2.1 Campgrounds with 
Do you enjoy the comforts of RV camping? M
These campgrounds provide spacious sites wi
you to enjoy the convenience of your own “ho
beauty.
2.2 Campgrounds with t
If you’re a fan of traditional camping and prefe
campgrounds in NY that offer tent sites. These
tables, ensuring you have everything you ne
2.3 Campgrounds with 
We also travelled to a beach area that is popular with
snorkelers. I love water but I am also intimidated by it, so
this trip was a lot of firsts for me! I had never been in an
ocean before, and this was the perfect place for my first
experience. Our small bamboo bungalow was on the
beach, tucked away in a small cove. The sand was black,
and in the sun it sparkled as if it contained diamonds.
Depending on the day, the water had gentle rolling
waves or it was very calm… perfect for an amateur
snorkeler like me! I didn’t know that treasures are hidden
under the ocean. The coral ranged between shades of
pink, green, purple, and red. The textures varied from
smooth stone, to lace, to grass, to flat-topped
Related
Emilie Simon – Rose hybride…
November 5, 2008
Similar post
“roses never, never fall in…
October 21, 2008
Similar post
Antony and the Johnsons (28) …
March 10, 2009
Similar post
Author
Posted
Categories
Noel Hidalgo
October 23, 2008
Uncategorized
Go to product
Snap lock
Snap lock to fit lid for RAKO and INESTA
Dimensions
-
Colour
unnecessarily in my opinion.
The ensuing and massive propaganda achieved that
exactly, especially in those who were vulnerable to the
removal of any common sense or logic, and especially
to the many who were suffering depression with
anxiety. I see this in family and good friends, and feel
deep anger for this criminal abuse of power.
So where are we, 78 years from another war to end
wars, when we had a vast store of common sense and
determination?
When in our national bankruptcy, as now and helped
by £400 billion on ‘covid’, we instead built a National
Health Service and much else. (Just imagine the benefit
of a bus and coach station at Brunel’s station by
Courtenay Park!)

━━━━━━━━━━━━━━━━

Problem to solve: All of the data above must be set down again exactly.

Finished exercise:
2.1 Campgrounds with 
Do you enjoy the comforts of RV camping? M
These campgrounds provide spacious sites wi
you to enjoy the convenience of your own “ho
beauty.
2.2 Campgrounds with t
If you’re a fan of traditional camping and prefe
campgrounds in NY that offer tent sites. These
tables, ensuring you have everything you ne
2.3 Campgrounds with 
We also travelled to a beach area that is popular with
snorkelers. I love water but I am also intimidated by it, so
this trip was a lot of firsts for me! I had never been in an
ocean before, and this was the perfect place for my first
experience. Our small bamboo bungalow was on the
beach, tucked away in a small cove. The sand was black,
and in the sun it sparkled as if it contained diamonds.
Depending on the day, the water had gentle rolling
waves or it was very calm… perfect for an amateur
snorkeler like me! I didn’t know that treasures are hidden
under the ocean. The coral ranged between shades of
pink, green, purple, and red. The textures varied from
smooth stone, to lace, to grass, to flat-topped
Related
Emilie Simon – Rose hybride…
November 5, 2008
Similar post
“roses never, never fall in…
October 21, 2008
Similar post
Antony and the Johnsons (28) …
March 10, 2009
Similar post
Author
Posted
Categories
Noel Hidalgo
October 23, 2008
Uncategorized
Go to product
Snap lock
Snap lock to fit lid for RAKO and INESTA
Dimensions
-
Colour
unnecessarily in my opinion.
The ensuing and massive propaganda achieved that
exactly, especially in those who were vulnerable to the
removal of any common sense or logic, and especially
to the many who were suffering depression with
anxiety. I see this in family and good friends, and feel
deep anger for this criminal abuse of power.
So where are we, 78 years from another war to end
wars, when we had a vast store of common sense and
determination?
When in our national bankruptcy, as now and helped
by £400 billion on ‘covid’, we instead built a National
Health Service and much else. (Just imagine the benefit
of a bus and coach station at Brunel’s station by
Courtenay Park!)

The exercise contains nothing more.